* _Task goal_: Images don't belong in the copy. Output the rest of the data exactly.

(Items from a dataset)
☆ ☆ ☆ ☆

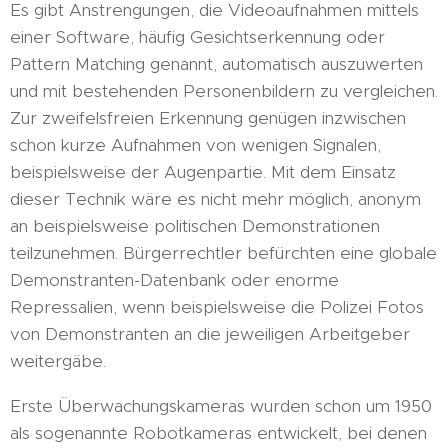
Es gibt Anstrengungen, die Videoaufnahmen mittels
einer Software, häufig Gesichtserkennung oder
Pattern Matching genannt, automatisch auszuwerten
und mit bestehenden Personenbildern zu vergleichen.
Zur zweifelsfreien Erkennung genügen inzwischen
schon kurze Aufnahmen von wenigen Signalen,
beispielsweise der Augenpartie. Mit dem Einsatz
dieser Technik wäre es nicht mehr möglich, anonym
an beispielsweise politischen Demonstrationen
teilzunehmen. Bürgerrechtler befürchten eine globale
Demonstranten-Datenbank oder enorme
Repressalien, wenn beispielsweise die Polizei Fotos
von Demonstranten an die jeweiligen Arbeitgeber
weitergäbe.
Erste Überwachungskameras wurden schon um 1950
als sogenannte Robotkameras entwickelt, bei denen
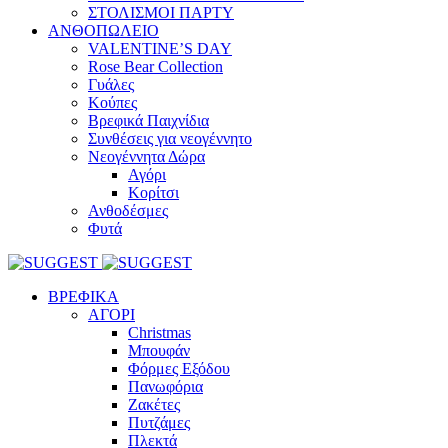
ΣΤΟΛΙΣΜΟΙ ΠΑΡΤΥ
ΑΝΘΟΠΩΛΕΙΟ
VALENTINE’S DAY
Rose Bear Collection
Γυάλες
Κούπες
Βρεφικά Παιχνίδια
Συνθέσεις για νεογέννητο
Νεογέννητα Δώρα
Αγόρι
Κορίτσι
Ανθοδέσμες
Φυτά
ΒΡΕΦΙΚΑ
ΑΓΟΡΙ
Christmas
Μπουφάν
Φόρμες Εξόδου
Πανωφόρια
Ζακέτες
Πυτζάμες
Πλεκτά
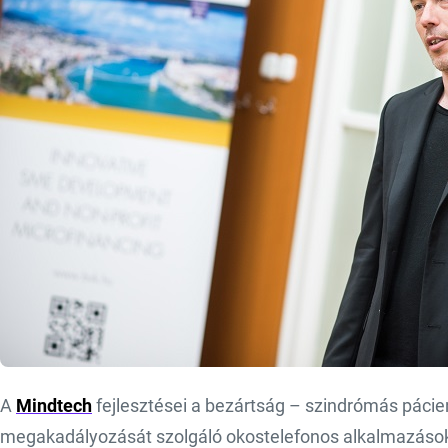
A
Mindtech
fejlesztései a bezártság – szindrómás pácie
megakadályozását szolgáló okostelefonos alkalmazások,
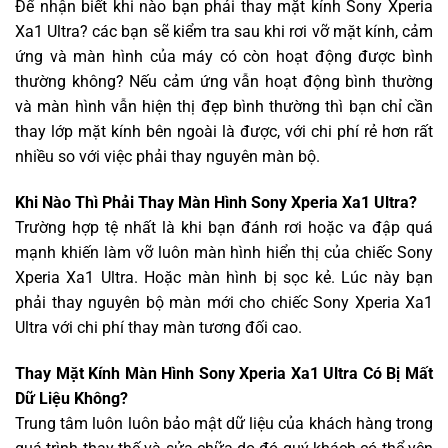
Để nhận biết khi nào bạn phải thay mặt kính Sony Xperia
Xa1 Ultra? các bạn sẽ kiểm tra sau khi rơi vỡ mặt kính, cảm
ứng và màn hình của máy có còn hoạt động được bình
thường không? Nếu cảm ứng vẫn hoạt động bình thường
và màn hình vẫn hiện thị đẹp bình thường thì bạn chỉ cần
thay lớp mặt kính bên ngoài là được, với chi phí rẻ hơn rất
nhiều so với việc phải thay nguyên màn bộ.
Khi Nào Thì Phải Thay Màn Hình Sony Xperia Xa1 Ultra?
Trường hợp tệ nhất là khi bạn đánh rơi hoặc va đập quá
mạnh khiến làm vỡ luôn màn hình hiển thị của chiếc Sony
Xperia Xa1 Ultra. Hoặc màn hình bị sọc kẻ. Lúc này bạn
phải thay nguyên bộ màn mới cho chiếc Sony Xperia Xa1
Ultra với chi phí thay màn tương đối cao.
Thay Mặt Kính Màn Hình Sony Xperia Xa1 Ultra Có Bị Mất
Dữ Liệu Không?
Trung tâm luôn luôn bảo mật dữ liệu của khách hàng trong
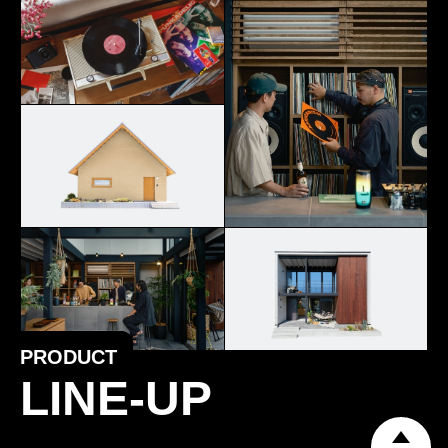
PRODUCT
LINE-UP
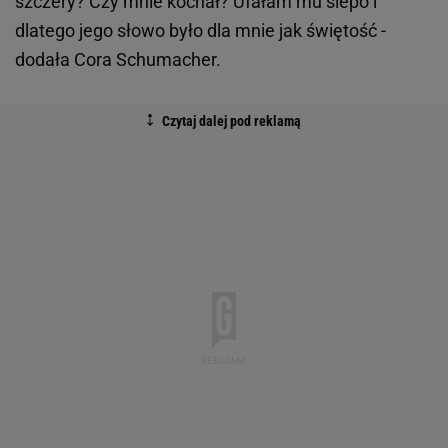
szczery? Czy mnie kochał? Ufałam mu ślepo i
dlatego jego słowo było dla mnie jak świętość -
dodała Cora Schumacher.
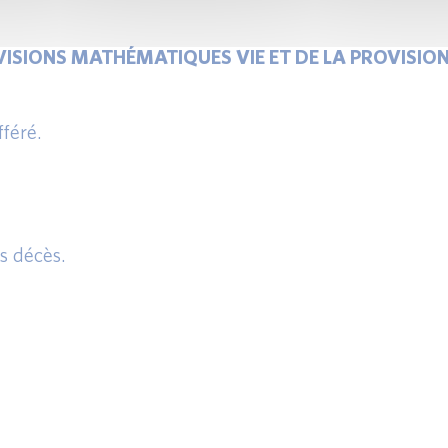
VISIONS MATHÉMATIQUES VIE ET DE LA PROVISIO
fféré.
s décès.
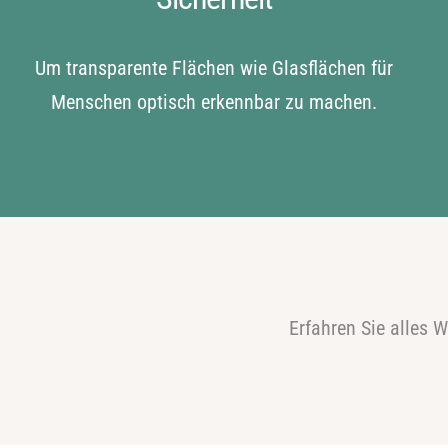
Um transparente Flächen wie Glasflächen für
Menschen optisch erkennbar zu machen.
Erfahren Sie alles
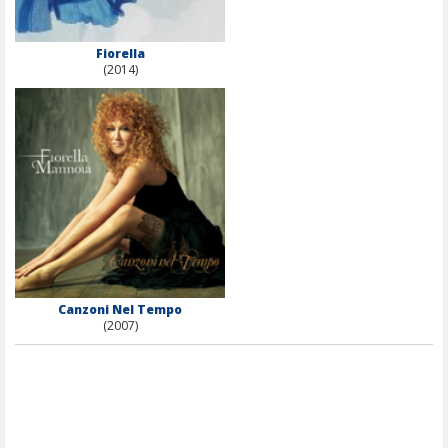
Fiorella
(2014)
Canzoni Nel Tempo
(2007)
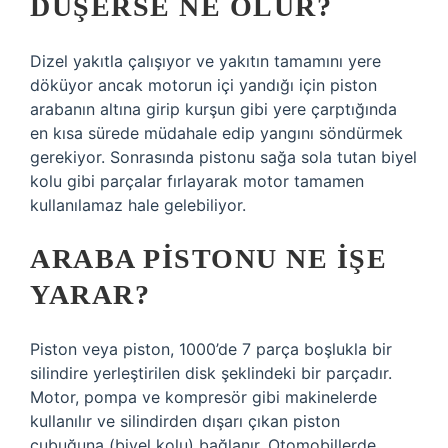
DÜŞERSE NE OLUR?
Dizel yakıtla çalışıyor ve yakıtın tamamını yere
döküyor ancak motorun içi yandığı için piston
arabanın altına girip kurşun gibi yere çarptığında
en kısa sürede müdahale edip yangını söndürmek
gerekiyor. Sonrasında pistonu sağa sola tutan biyel
kolu gibi parçalar fırlayarak motor tamamen
kullanılamaz hale gelebiliyor.
ARABA PISTONU NE IŞE
YARAR?
Piston veya piston, 1000’de 7 parça boşlukla bir
silindire yerleştirilen disk şeklindeki bir parçadır.
Motor, pompa ve kompresör gibi makinelerde
kullanılır ve silindirden dışarı çıkan piston
çubuğuna (biyel kolu) bağlanır. Otomobillerde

☆ ☆ ☆ ☆

* _Result of the task_:
Es gibt Anstrengungen, die Videoaufnahmen mittels
einer Software, häufig Gesichtserkennung oder
Pattern Matching genannt, automatisch auszuwerten
und mit bestehenden Personenbildern zu vergleichen.
Zur zweifelsfreien Erkennung genügen inzwischen
schon kurze Aufnahmen von wenigen Signalen,
beispielsweise der Augenpartie. Mit dem Einsatz
dieser Technik wäre es nicht mehr möglich, anonym
an beispielsweise politischen Demonstrationen
teilzunehmen. Bürgerrechtler befürchten eine globale
Demonstranten-Datenbank oder enorme
Repressalien, wenn beispielsweise die Polizei Fotos
von Demonstranten an die jeweiligen Arbeitgeber
weitergäbe.
Erste Überwachungskameras wurden schon um 1950
als sogenannte Robotkameras entwickelt, bei denen
ΣΤΟΛΙΣΜΟΙ ΠΑΡΤΥ
ΑΝΘΟΠΩΛΕΙΟ
VALENTINE’S DAY
Rose Bear Collection
Γυάλες
Κούπες
Βρεφικά Παιχνίδια
Συνθέσεις για νεογέννητο
Νεογέννητα Δώρα
Αγόρι
Κορίτσι
Ανθοδέσμες
Φυτά
ΒΡΕΦΙΚΑ
ΑΓΟΡΙ
Christmas
Μπουφάν
Φόρμες Εξόδου
Πανωφόρια
Ζακέτες
Πυτζάμες
Πλεκτά
A
Mindtech
fejlesztései a bezártság – szindrómás pácie
megakadályozását szolgáló okostelefonos alkalmazások,
Để nhận biết khi nào bạn phải thay mặt kính Sony Xperia
Xa1 Ultra? các bạn sẽ kiểm tra sau khi rơi vỡ mặt kính, cảm
ứng và màn hình của máy có còn hoạt động được bình
thường không? Nếu cảm ứng vẫn hoạt động bình thường
và màn hình vẫn hiện thị đẹp bình thường thì bạn chỉ cần
thay lớp mặt kính bên ngoài là được, với chi phí rẻ hơn rất
nhiều so với việc phải thay nguyên màn bộ.
Khi Nào Thì Phải Thay Màn Hình Sony Xperia Xa1 Ultra?
Trường hợp tệ nhất là khi bạn đánh rơi hoặc va đập quá
mạnh khiến làm vỡ luôn màn hình hiển thị của chiếc Sony
Xperia Xa1 Ultra. Hoặc màn hình bị sọc kẻ. Lúc này bạn
phải thay nguyên bộ màn mới cho chiếc Sony Xperia Xa1
Ultra với chi phí thay màn tương đối cao.
Thay Mặt Kính Màn Hình Sony Xperia Xa1 Ultra Có Bị Mất
Dữ Liệu Không?
Trung tâm luôn luôn bảo mật dữ liệu của khách hàng trong
PRODUCT
LINE-UP
szczery? Czy mnie kochał? Ufałam mu ślepo i
dlatego jego słowo było dla mnie jak świętość -
dodała Cora Schumacher.
VISIONS MATHÉMATIQUES VIE ET DE LA PROVISIO
fféré.
s décès.
Um transparente Flächen wie Glasflächen für
Menschen optisch erkennbar zu machen.
Erfahren Sie alles
Fiorella
(2014)
Canzoni Nel Tempo
(2007)
DÜŞERSE NE OLUR?
Dizel yakıtla çalışıyor ve yakıtın tamamını yere
döküyor ancak motorun içi yandığı için piston
arabanın altına girip kurşun gibi yere çarptığında
en kısa sürede müdahale edip yangını söndürmek
gerekiyor. Sonrasında pistonu sağa sola tutan biyel
kolu gibi parçalar fırlayarak motor tamamen
kullanılamaz hale gelebiliyor.
ARABA PISTONU NE IŞE
YARAR?
Piston veya piston, 1000’de 7 parça boşlukla bir
silindire yerleştirilen disk şeklindeki bir parçadır.
Motor, pompa ve kompresör gibi makinelerde
kullanılır ve silindirden dışarı çıkan piston
çubuğuna (biyel kolu) bağlanır. Otomobillerde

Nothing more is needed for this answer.